The issue of Thomas being late is curious, because all of the rest of the apostles were there, not because of their superior devotion, lack of procrastination, or proximity, but because they were all transported by angels to the bedside of the Theotokos. Why was Thomas left out? If Thomas had not been “late” and the tomb had not been opened just for him, no one would have known of her bodily translation into heaven. Thomas was “late” by God’s providence.
Many things that happen to us seem like disasters. When we, acting in good faith, have things go all wrong, it can seem like a slap in the face. Not always, but sometimes, long after the fact, we discover that the very thing we thought was a disaster was actually a saving grace. Thomas may have kicked himself at the time, but it turned out his tardiness was the means by which we know that Christ took His most pure mother to paradise. We celebrate her Holy Dormition today. Joyous feastday!
I had a similar (much less exalted) experience after our baby Andrew died over five years ago. He had died at 13 weeks gestation and was born less than two weeks before Christmas. We buried him a few days later and laid beautiful white japonica camellias on his grave and his brother Innocent’s.

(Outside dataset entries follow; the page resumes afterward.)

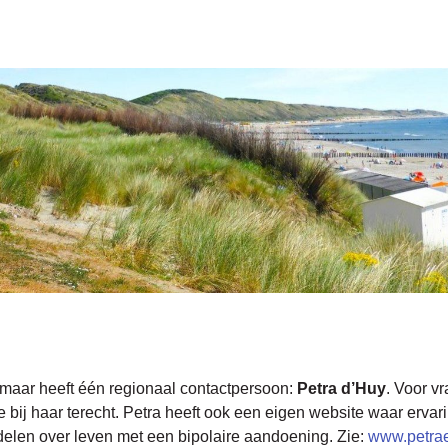
maar heeft één regionaal contactpersoon:
Petra d’Huy
. Voor vr
e bij haar terecht. Petra heeft ook een eigen website waar erv
elen over leven met een bipolaire aandoening. Zie:
www.petrae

My parents were to visit a few days later and were staying at a house very close to the cemetery in the country where they were buried. I asked my father to stop by and take some pictures for me since he is a good photographer and I felt I hadn’t done a good job, given that I was so distraught. Belatedly I thought of the camellias, which would have been brown mush by that time after sitting in the open for three days in freezing temperatures. (These particular blossoms don’t even last more than a day in water before beginning to disintegrate.) I didn’t want to see photographs of the graves with piles of dead flowers on them. It seemed to mirror the earthly corruption of their bodies (which I didn’t deny, but didn’t want to think about either). I hoped my mother, with her penchant for tidiness and respect for graves, would sweep them off before my father took any pictures.
They arrived at the house that morning and my father showed me the photographs. I gasped, because there were no dead flowers on the graves. Instead there were beautiful, pure white flowers, looking just-picked. My parents hadn’t realized there was anything odd about the flowers but I knew immediately that it was a miracle. A miracle just for me, for my solace. Yes, my babies had died, but they were alive in Christ, and here was a visual assurance of that. Had my parents not been “late” to the funeral I would not have been able to witness this blessing from God.
I bet each of you can look back and see many examples of God’s providence in your life. Take heart even when things seem to be going all wrong, and continue to trust in God. His mercy endureth forever, Alleluia!